Hi Jennifer,
I already had a suspect issue with the sequencing to start. I had an expectation of Mycobacterium to be present within the samples. In my research it was clear that sequencing of Mycobacterium is problematic. #1 Illumina sequencing is known to be problematic with High GC bacteria, especially mycobacterium. #2 The extraction kit by Zymo Research also mentioned some issued with sequencing High GC bacteria, and recommends additional steps for High GC bacteria.
So I went into the sequencing anticipating some sort of issues, though it was much more problematic than I had anticipated. Since Mycobacterium has a high lipids content in their cell wall, standard procedures don’t adequately compensate for this, causing sequencing issues. I have read many published studies and reports regarding suggested additional steps to adequately clean Mycobacterium DNA.

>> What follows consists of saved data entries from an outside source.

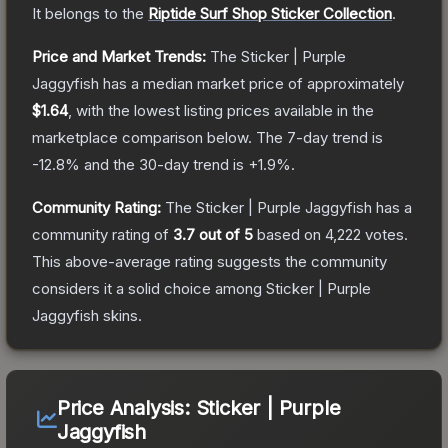
It belongs to the
Riptide Surf Shop Sticker Collection
.
Price and Market Trends:
The
Sticker | Purple
Jaggyfish
has a median market price of approximately
$1.64
, with the lowest listing prices available in the
marketplace comparison below.
The 7-day trend is
-12.8
% and the 30-day trend is
+
1.9
%.
Community Rating:
The
Sticker | Purple Jaggyfish
has a
community rating of
3.7
out of 5
based on
4,222
votes
.
This above-average rating suggests the community
considers it a solid choice among
Sticker | Purple
Jaggyfish
skins.
Price Analysis:
Sticker | Purple
Jaggyfish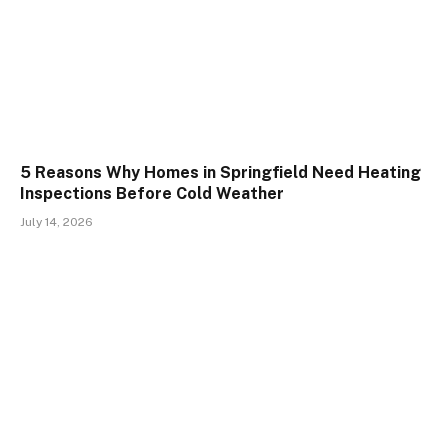
5 Reasons Why Homes in Springfield Need Heating
Inspections Before Cold Weather
July 14, 2026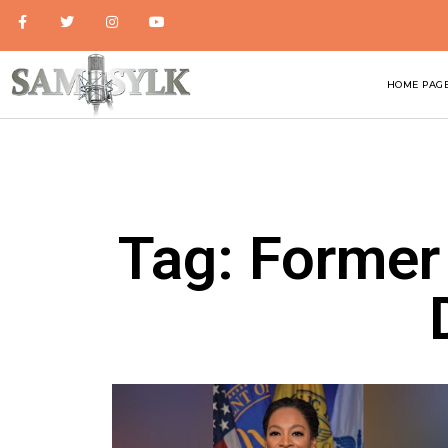
HOME PAG
Tag: Former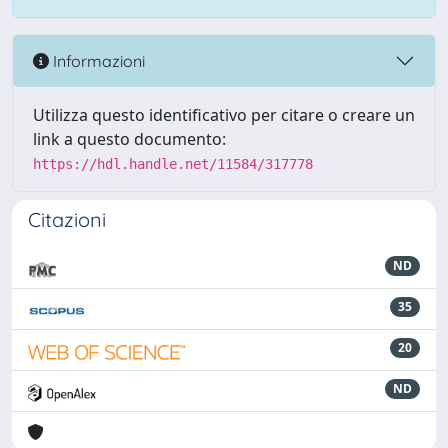
Informazioni
Utilizza questo identificativo per citare o creare un
link a questo documento:
https://hdl.handle.net/11584/317778
Citazioni
ND
35
20
ND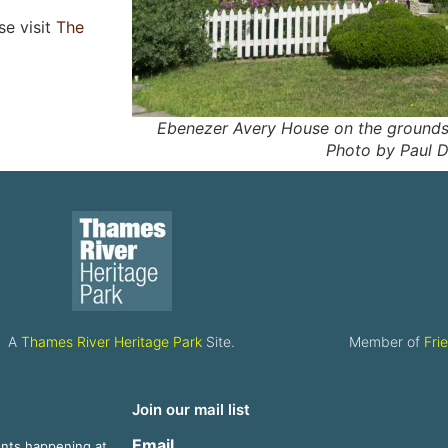
se visit
The
Ebenezer Avery House on the grounds 
Photo by Paul D
A
Thames River Heritage Park
Site.
Member of
Fri
Join our mail list
Email
ents happening at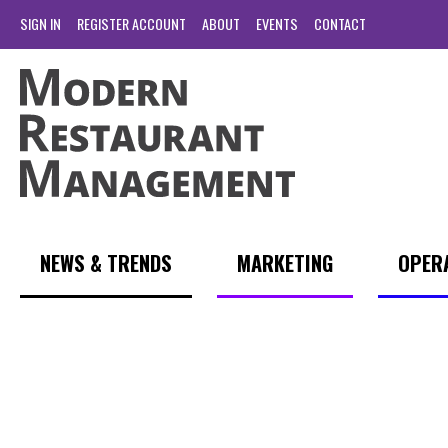
SIGN IN
REGISTER ACCOUNT
ABOUT
EVENTS
CONTACT
NEWS & TRENDS
MARKETING
OPER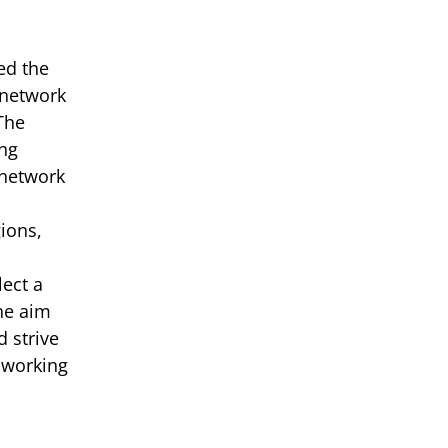
ed the
 network
The
ing
 network
ions,
ect a
The aim
 strive
 working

For standard processing, I completely agree that standard processing procedures are likely adequate. But when having problematic microbes that you anticipate in your samples, and due to problem of getting the sequencing lab to adjust to your needs (without spending tons of money). My logic of rescuing reads makes sense, to me at least, if either a forward or a reverse read is of good quality, then it makes sense to keep it. Since the R2 is just the reverse complement of R1, it’s theoretically not adding or subtracting from the dataset. If there were only a small amount, it would make sense to ignore them, but especially in the initial sequencing done on the Novaseq 6000 the loss would have been massive 150MB compressed files are many millions of reads.
Can you answer one question that I’m confused on. If I am trying to rescue both forward and reverse reads, is there any reason to reverse complement R2 reads to concatenate with the R1 reads???